Ordinanza di Cassazione Civile Sez. 3 Num. 11316 Anno 2025
Civile Ord. Sez. 3 Num. 11316 Anno 2025
Presidente: NOME COGNOME NOME
Relatore: COGNOME
Data pubblicazione: 29/04/2025
Oggetto
Responsabilità civile p.a. -Mancata attuazione direttive comunitarie -Medici specializzandi
NOME COGNOME
Presidente –
Oggetto
NOME COGNOME
Consigliere Rel. –
R.G.N. 16419/2022
NOME COGNOME
Consigliere –
NOME COGNOME
Consigliere –
COGNOME
NOME COGNOME
Consigliere –
CC – 01/04/2025
ORDINANZA
sul ricorso iscritto al n. 16419/2022 R.G. proposto da Presidenza del Consiglio dei Ministri, rappresentata e difesa ex lege dall’Avvocatura generale dello Stato, domiciliata digitalmente ex lege ; -ricorrente –
contro
COGNOME NOME, rappresentato e difeso dall’Avv. COGNOME domiciliata digitalmente ex lege ;
-controricorrente – avverso la sentenza della Corte d’appello di Roma n. 2222/2022, depositata il 4 aprile 2022.
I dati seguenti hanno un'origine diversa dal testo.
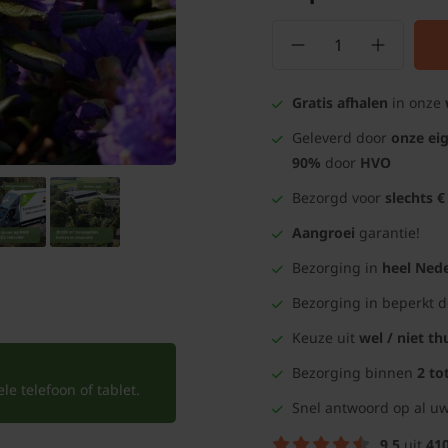
Gratis afhalen
in onze
Geleverd door
onze ei
90%
door
HVO
Bezorgd voor
slechts €
Aangroei
garantie!
Bezorging in
heel Nede
Bezorging in beperkt 
Keuze uit
wel / niet th
Bezorging binnen
2 to
e telefoon of tablet.
Snel antwoord op al uw
9.5
uit
41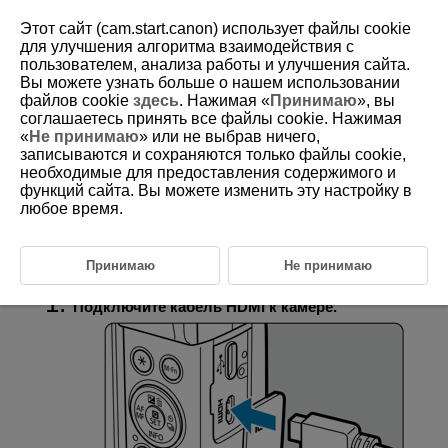
Этот сайт (cam.start.canon) использует файлы cookie
для улучшения алгоритма взаимодействия с
пользователем, анализа работы и улучшения сайта.
Вы можете узнать больше о нашем использовании
D292-116
файлов cookie
здесь
. Нажимая «
Принимаю
», вы
соглашаетесь принять все файлы cookie. Нажимая
Просмотр на экране телевизора
«
Не принимаю
» или не выбрав ничего,
записываются и сохраняются только файлы cookie,
необходимые для предоставления содержимого и
Подключив камеру к телевизору кабелем HDMI (из числа
имеющихся в продаже), можно просматривать снятые фотографии и
функций сайта. Вы можете изменить эту настройку в
видеозаписи на экране телевизора.
любое время.
Если на экране телевизора нет изображения, убедитесь, что в
пункте [
:
ТВ-стандарт
] правильно задано значение [
Для NTSC
]
или [
Для PAL
]
(в зависимости от ТВ-стандарта вашего телевизора).
Принимаю
Не принимаю
Подключите кабель HDMI к камере.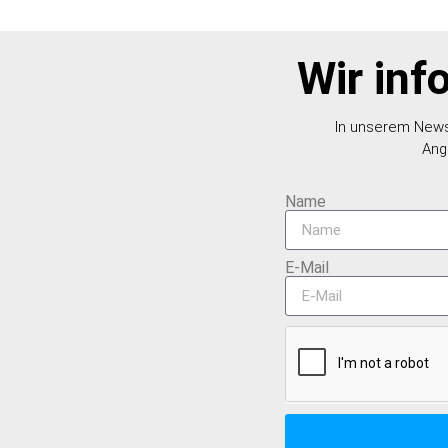
Wir inf
In unserem Newsl
Ang
Name
E-Mail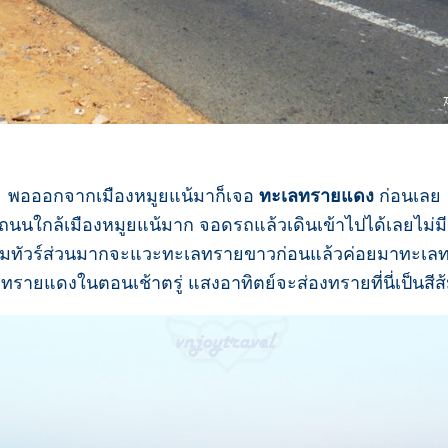
พอออกจากเมืองหมูยแน้มาก็เจอ
ทะเลทรายแดง
ก่อนเลย
ิดถนนใกล้เมืองหมูยแน้มาก จอดรถแล้วเดินเข้าไปได้เลยไม่มีค
มทัวร์ส่วนมากจะแวะทะเลทรายขาวก่อนแล้วค่อยมาทะเล
รายแดงในตอนเช้าตรู่ แสงอาทิตย์จะส่องทรายที่นี่เป็นสี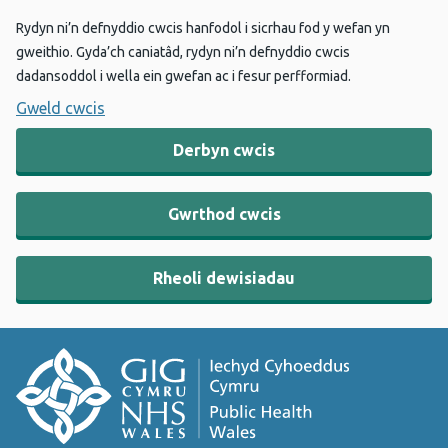
Rydyn ni’n defnyddio cwcis hanfodol i sicrhau fod y wefan yn
gweithio. Gyda’ch caniatâd, rydyn ni’n defnyddio cwcis
dadansoddol i wella ein gwefan ac i fesur perfformiad.
Gweld cwcis
Derbyn cwcis
Gwrthod cwcis
Rheoli dewisiadau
Udita la relazione svolta nella camera di consiglio del 1° aprile 2025
dal Consigliere NOME COGNOME
FATTI DI CAUSA
NOME COGNOME convenne in giudizio davanti al Tribunale di Roma la Presidenza del Consiglio dei ministri chiedendone la condanna al risarcimento dei danni conseguenti alla mancata attuazione delle direttive europee 75/362/CEE, 75/363/CEE e 82/76/CEE, assumendo di non aver percepito remunerazione alcuna, a titolo di borse di studio, durante gli anni di frequenza della scuola di specializzazione postuniversitaria di “Chirurgia d’urgenza e pronto soccorso” presso l’Università degli Studi di Napoli “Federico II” dall’anno accademico 1981/1982 al 1985/1986.
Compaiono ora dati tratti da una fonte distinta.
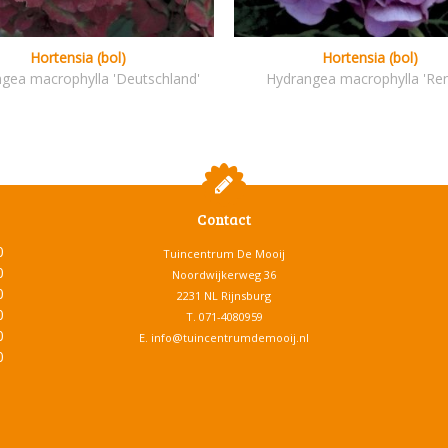
Hortensia (bol)
Hortensia (bol)
gea macrophylla 'Deutschland'
Hydrangea macrophylla 'Ren
Contact
0
Tuincentrum De Mooij
0
Noordwijkerweg 36
0
2231 NL Rijnsburg
0
T.
071-4080959
0
E.
info@tuincentrumdemooij.nl
0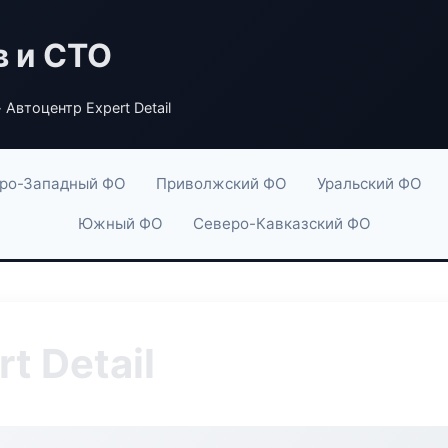
в и СТО
 Автоцентр Expert Detail
ро-Западный ФО
Приволжский ФО
Уральский ФО
Южный ФО
Северо-Кавказский ФО
t Detail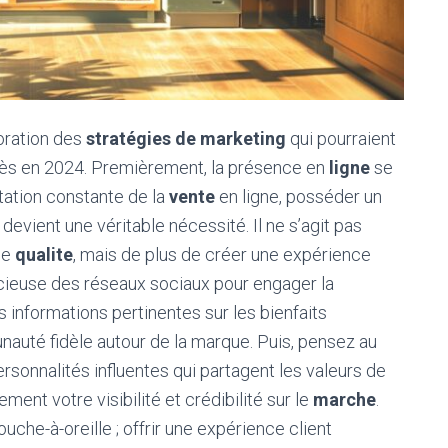
oration des
stratégies de marketing
qui pourraient
cès en 2024. Premièrement, la présence en
ligne
se
tation constante de la
vente
en ligne, posséder un
 devient une véritable nécessité. Il ne s’agit pas
de
qualite
, mais de plus de créer une expérience
 judicieuse des réseaux sociaux pour engager la
s informations pertinentes sur les bienfaits
nauté fidèle autour de la marque. Puis, pensez au
rsonnalités influentes qui partagent les valeurs de
ment votre visibilité et crédibilité sur le
marche
.
uche-à-oreille ; offrir une expérience client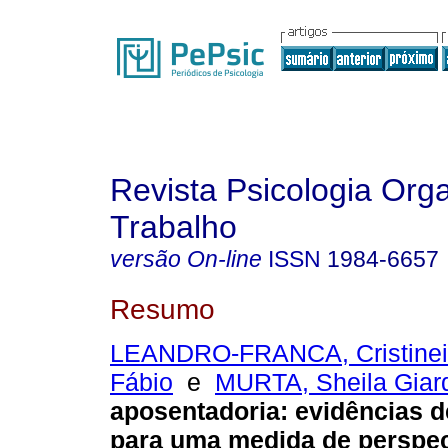
Revista Psicologia Org
Trabalho
versão On-line
ISSN
1984-6657
Resumo
LEANDRO-FRANCA, Cristine
Fábio
e
MURTA, Sheila Giard
aposentadoria
:
evidências d
para uma medida de perspec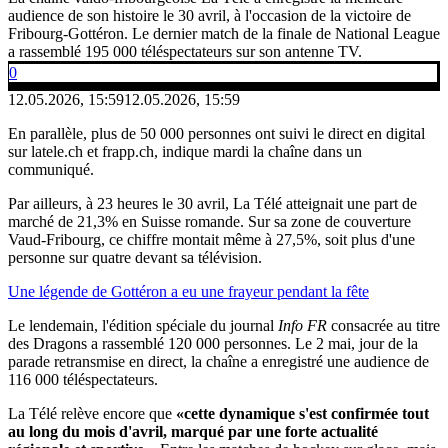
audience de son histoire le 30 avril, à l'occasion de la victoire de
Fribourg-Gottéron. Le dernier match de la finale de National League
a rassemblé 195 000 téléspectateurs sur son antenne TV.
0
12.05.2026, 15:59
12.05.2026, 15:59
En parallèle, plus de 50 000 personnes ont suivi le direct en digital
sur latele.ch et frapp.ch, indique mardi la chaîne dans un
communiqué.
Par ailleurs, à 23 heures le 30 avril, La Télé atteignait une part de
marché de 21,3% en Suisse romande. Sur sa zone de couverture
Vaud-Fribourg, ce chiffre montait même à 27,5%, soit plus d'une
personne sur quatre devant sa télévision.
Une légende de Gottéron a eu une frayeur pendant la fête
Le lendemain, l'édition spéciale du journal
Info FR
consacrée au titre
des Dragons a rassemblé 120 000 personnes. Le 2 mai, jour de la
parade retransmise en direct, la chaîne a enregistré une audience de
116 000 téléspectateurs.
La Télé relève encore que
«cette dynamique s'est confirmée tout
au long du mois d'avril, marqué par une forte actualité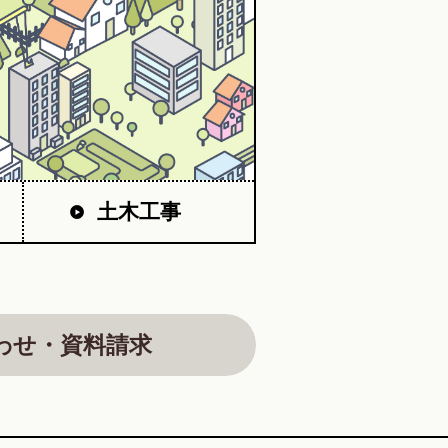
土木工事
わせ・資料請求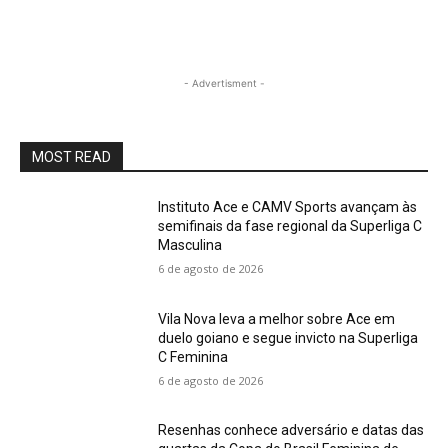
- Advertisment -
MOST READ
Instituto Ace e CAMV Sports avançam às
semifinais da fase regional da Superliga C
Masculina
6 de agosto de 2026
Vila Nova leva a melhor sobre Ace em
duelo goiano e segue invicto na Superliga
C Feminina
6 de agosto de 2026
Resenhas conhece adversário e datas das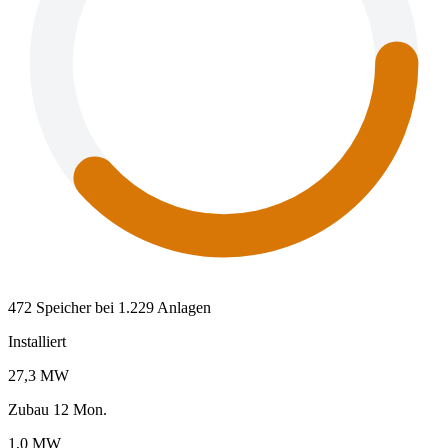
472 Speicher bei 1.229 Anlagen
Installiert
27,3 MW
Zubau 12 Mon.
1,0 MW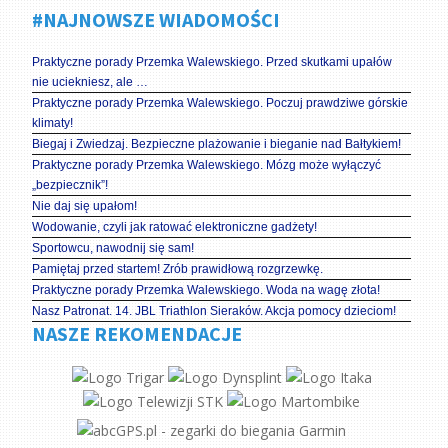
#NAJNOWSZE WIADOMOŚCI
Praktyczne porady Przemka Walewskiego. Przed skutkami upałów
nie uciekniesz, ale …
Praktyczne porady Przemka Walewskiego. Poczuj prawdziwe górskie
klimaty!
Biegaj i Zwiedzaj. Bezpieczne plażowanie i bieganie nad Bałtykiem!
Praktyczne porady Przemka Walewskiego. Mózg może wyłączyć
„bezpiecznik”!
Nie daj się upałom!
Wodowanie, czyli jak ratować elektroniczne gadżety!
Sportowcu, nawodnij się sam!
Pamiętaj przed startem! Zrób prawidłową rozgrzewkę.
Praktyczne porady Przemka Walewskiego. Woda na wagę złota!
Nasz Patronat. 14. JBL Triathlon Sieraków. Akcja pomocy dzieciom!
NASZE REKOMENDACJE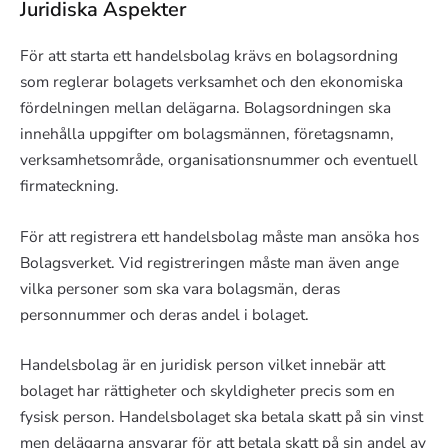
Juridiska Aspekter
För att starta ett handelsbolag krävs en bolagsordning
som reglerar bolagets verksamhet och den ekonomiska
fördelningen mellan delägarna. Bolagsordningen ska
innehålla uppgifter om bolagsmännen, företagsnamn,
verksamhetsområde, organisationsnummer och eventuell
firmateckning.
För att registrera ett handelsbolag måste man ansöka hos
Bolagsverket. Vid registreringen måste man även ange
vilka personer som ska vara bolagsmän, deras
personnummer och deras andel i bolaget.
Handelsbolag är en juridisk person vilket innebär att
bolaget har rättigheter och skyldigheter precis som en
fysisk person. Handelsbolaget ska betala skatt på sin vinst
men delägarna ansvarar för att betala skatt på sin andel av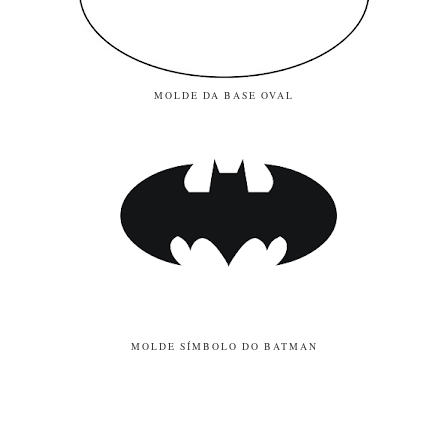
MOLDE DA BASE OVAL
MOLDE SÍMBOLO DO BATMAN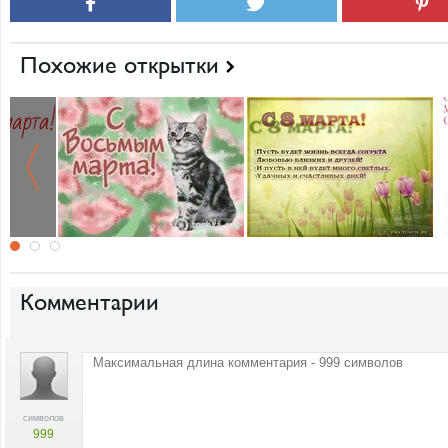
Похожие открытки
Комментарии
символов
999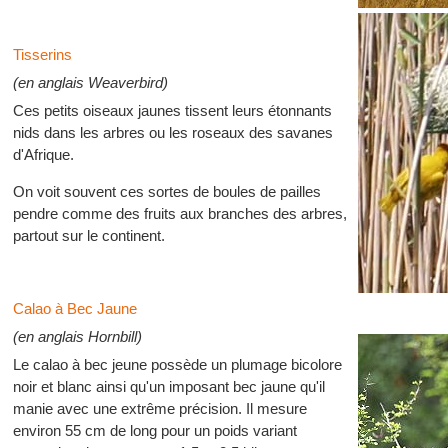
Tisserins
(en anglais Weaverbird)
Ces petits oiseaux jaunes tissent leurs étonnants
nids dans les arbres ou les roseaux des savanes
d'Afrique.
On voit souvent ces sortes de boules de pailles
pendre comme des fruits aux branches des arbres,
partout sur le continent.
Calao à Bec Jaune
(en anglais Hornbill)
Le calao à bec jeune possède un plumage bicolore
noir et blanc ainsi qu'un imposant bec jaune qu'il
manie avec une extrême précision. Il mesure
environ 55 cm de long pour un poids variant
Con sentenza n. 21524 del 2016 il Tribunale rigettò la domanda, in considerazione dell’anno di immatricolazione dell’appellante, antecedente all’anno accademico 1983/1984, ossia all’anno dal quale sarebbe sorto l’obbligo dello Stato di prevedere una retribuzione degli specializzandi.
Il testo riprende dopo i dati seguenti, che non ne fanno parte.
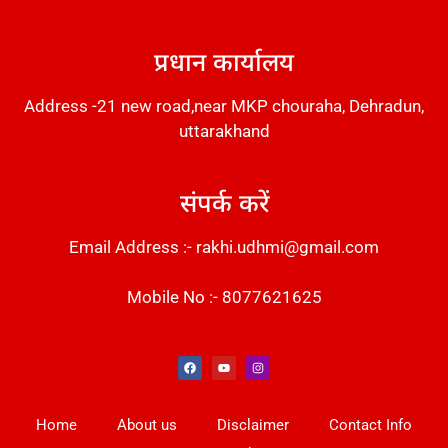
DM Stack
प्रधान कार्यालय
Address -21 new road,near MKP chouraha, Dehradun,
uttarakhand
संपर्क करें
Email Address :- rakhi.udhmi@gmail.com
Mobile No :- 8077621625
Instant Messaging Tool
Law Scholar Hub
Alfa Owl CRM Software
AI SEO Pack
Factory Desk AI
Real Estate Services
Custom Cybersecurity Software Solutions
Web Development Agency
News Portal Development
Home
About us
Disclaimer
Contact Info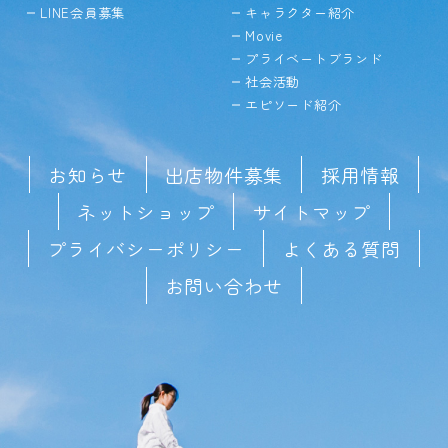
LINE会員募集
キャラクター紹介
Movie
プライベートブランド
社会活動
エピソード紹介
お知らせ
出店物件募集
採用情報
ネットショップ
サイトマップ
プライバシーポリシー
よくある質問
お問い合わせ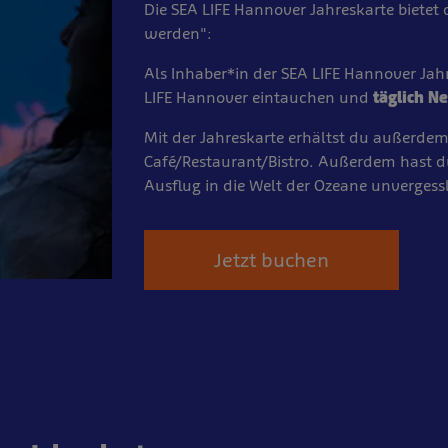
Die SEA LIFE Hannover Jahreskarte bietet 
werden":
Als Inhaber*in der SEA LIFE Hannover Ja
LIFE Hannover eintauchen und
täglich N
Mit der Jahreskarte erhältst du außerde
Café/Restaurant/Bistro. Außerdem hast 
Ausflug in die Welt der Ozeane unvergessl
Jetzt buchen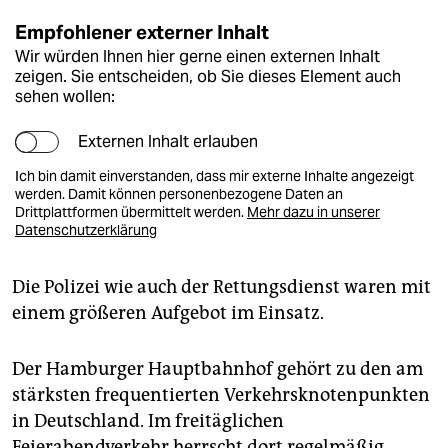
Empfohlener externer Inhalt
Wir würden Ihnen hier gerne einen externen Inhalt
zeigen. Sie entscheiden, ob Sie dieses Element auch
sehen wollen:
Externen Inhalt erlauben
Ich bin damit einverstanden, dass mir externe Inhalte angezeigt
werden. Damit können personenbezogene Daten an
Drittplattformen übermittelt werden.
Mehr dazu in unserer
Datenschutzerklärung
Die Polizei wie auch der Rettungsdienst waren mit
einem größeren Aufgebot im Einsatz.
Der Hamburger Hauptbahnhof gehört zu den am
stärksten frequentierten Verkehrsknotenpunkten
in Deutschland. Im freitäglichen
Feierabendverkehr herrscht dort regelmäßig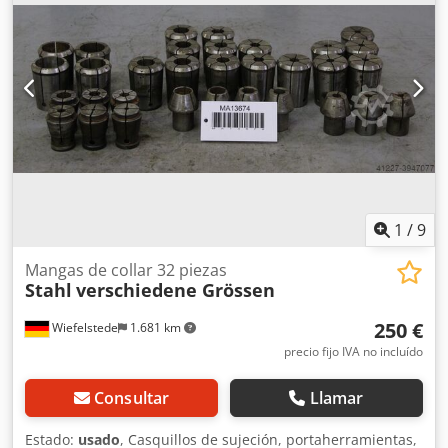
1
/
9
Mangas de collar 32 piezas
Stahl
verschiedene Grössen
250 €
Wiefelstede
1.681 km
precio fijo IVA no incluído
Consultar
Llamar
Estado:
usado
, Casquillos de sujeción, portaherramientas,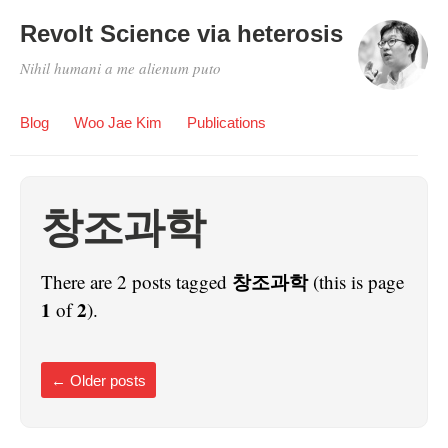
Revolt Science via heterosis
Nihil humani a me alienum puto
Blog
Woo Jae Kim
Publications
창조과학
창조과학
There are 2 posts tagged
(this is page
1
2
of
).
←
Older posts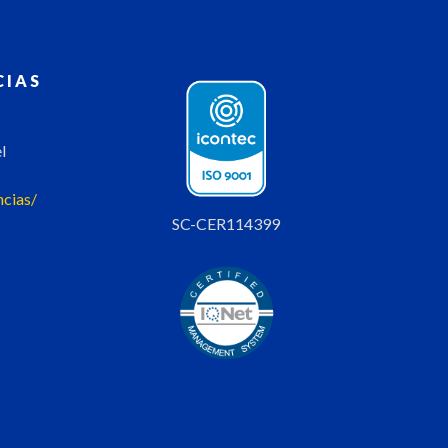
CIAS
l
ncias/
SC-CER114399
In accoglimento del gravame interposto dal Di COGNOME e in riforma di tale decisione la Corte d’appello di Roma, c on sentenza n. 2222/2022, resa pubblica il 4 aprile 2022, ha condannato l’amministrazione appellata al pagamento in favore dell’appellante « della somma corrispondente alla frazione temporale dell’anno accademico 1982/83 successiva al 31 dicembre 1982 frequentata a partire dal 1/1/1983 ed alla somma di € 6.713,94 per ciascuno degli ulteriori anni di corso, oltre interessi legali dal 3.6.2009 ».
Per la cassazione di tale sentenza la Presidenza del Consiglio dei Ministri propone ricorso sulla base di due motivi, cui resiste NOME COGNOME depositando controricorso.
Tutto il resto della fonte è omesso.